Before this book comes out, however, I wanted to ask: Are there any recipes you really want to see from The Fateful Trilogy included? I think I've covered all of the important ones, as well as many you may not have thought of. I just wanted to double check with you, my wonderful readers...
Enjoy this sample recipe from the book:
Tender Cream Scones
2 cups all-purpose flour
3 teaspoons baking powder
1 teaspoon salt
2 tablespoons honey
Heavy whipping cream to moisten and bind
Mix dry ingredients with a fork, and set aside. Blend honey into 1/2 cup of the cream until it dissolves. Add cream and honey mixture to the dry ingredients, mixing with a fork or metal spoon. Slowly pour in more cream to the dry crumbs until you have a nice dough consistency. It should be on the sticky side, but it will also be slightly stiff. Just make certain it is not dry or so wet it’s gooey.
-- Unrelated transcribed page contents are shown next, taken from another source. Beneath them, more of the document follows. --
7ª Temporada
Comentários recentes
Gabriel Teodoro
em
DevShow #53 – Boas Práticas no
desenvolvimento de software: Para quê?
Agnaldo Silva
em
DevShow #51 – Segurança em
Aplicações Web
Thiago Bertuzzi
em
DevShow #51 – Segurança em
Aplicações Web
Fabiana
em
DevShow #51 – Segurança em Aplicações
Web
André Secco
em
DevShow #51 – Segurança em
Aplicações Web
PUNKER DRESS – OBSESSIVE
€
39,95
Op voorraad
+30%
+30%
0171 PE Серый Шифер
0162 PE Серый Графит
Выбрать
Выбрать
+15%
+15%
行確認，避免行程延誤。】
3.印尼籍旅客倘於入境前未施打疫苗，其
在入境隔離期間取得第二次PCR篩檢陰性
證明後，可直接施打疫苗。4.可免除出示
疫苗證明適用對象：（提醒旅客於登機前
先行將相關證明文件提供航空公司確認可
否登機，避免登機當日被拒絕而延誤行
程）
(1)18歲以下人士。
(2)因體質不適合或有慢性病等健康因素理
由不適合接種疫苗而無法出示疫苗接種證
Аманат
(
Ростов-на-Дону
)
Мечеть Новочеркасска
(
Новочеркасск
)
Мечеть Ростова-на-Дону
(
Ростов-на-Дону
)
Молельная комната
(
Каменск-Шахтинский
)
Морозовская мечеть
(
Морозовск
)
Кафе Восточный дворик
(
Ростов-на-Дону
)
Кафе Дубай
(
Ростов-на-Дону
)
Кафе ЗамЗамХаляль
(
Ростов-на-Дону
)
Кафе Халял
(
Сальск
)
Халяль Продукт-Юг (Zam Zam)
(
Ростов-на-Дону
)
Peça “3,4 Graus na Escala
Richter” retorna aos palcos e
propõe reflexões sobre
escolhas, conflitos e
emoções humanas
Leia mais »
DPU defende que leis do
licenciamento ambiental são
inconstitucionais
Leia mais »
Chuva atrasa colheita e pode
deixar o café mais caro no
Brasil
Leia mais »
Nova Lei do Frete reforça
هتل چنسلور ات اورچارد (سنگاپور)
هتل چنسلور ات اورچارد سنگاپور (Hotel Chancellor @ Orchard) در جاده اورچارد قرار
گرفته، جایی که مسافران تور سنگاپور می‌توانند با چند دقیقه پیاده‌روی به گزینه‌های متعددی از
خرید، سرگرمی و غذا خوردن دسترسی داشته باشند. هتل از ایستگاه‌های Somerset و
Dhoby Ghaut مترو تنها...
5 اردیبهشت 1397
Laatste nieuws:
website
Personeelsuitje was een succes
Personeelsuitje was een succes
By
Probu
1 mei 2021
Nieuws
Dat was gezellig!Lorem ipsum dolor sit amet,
You should be able to touch it with lightly floured fingers without it sticking to your hand. Scrape edges of the bowl to incorporate all of the flour, but also be careful not to over mix. Dump dough out onto a parchment-lined cookie sheet or a baking stone. With lightly floured fingers, press dough out into a circle that is about an inch to an inch and a half thick. Dip a pizza cutter into flour and cut the dough into wedges, very much like slicing a pizza. To aid in browning the top, brush with heavy whipping cream. Bake in 450 degree oven until fluffy and lightly golden brown. If you’re not sure if they’re done, carefully lift the corner of one scone to make certain they’re not doughy inside. Baking time is about 8-12 minutes. These are best fresh out of the oven. Serve with clotted cream or Devonshire cream and lemon curd, or butter and your favorite fruit preserves. (There is a recipe for homemade lemon curd at the end of this chapter.)
Note: These aren’t a very sweet scone, but the flavor balances well with sweet preserves on top. If you prefer a sweeter scone, then simply add more honey. You could add half and half for a lower in fat version. However, the secret to the nice flavor and the tender texture of these scones is the heavy cream. Add dried fruit to the dry ingredients, such as dried cranberries, currants, apricots, or blueberries for variety.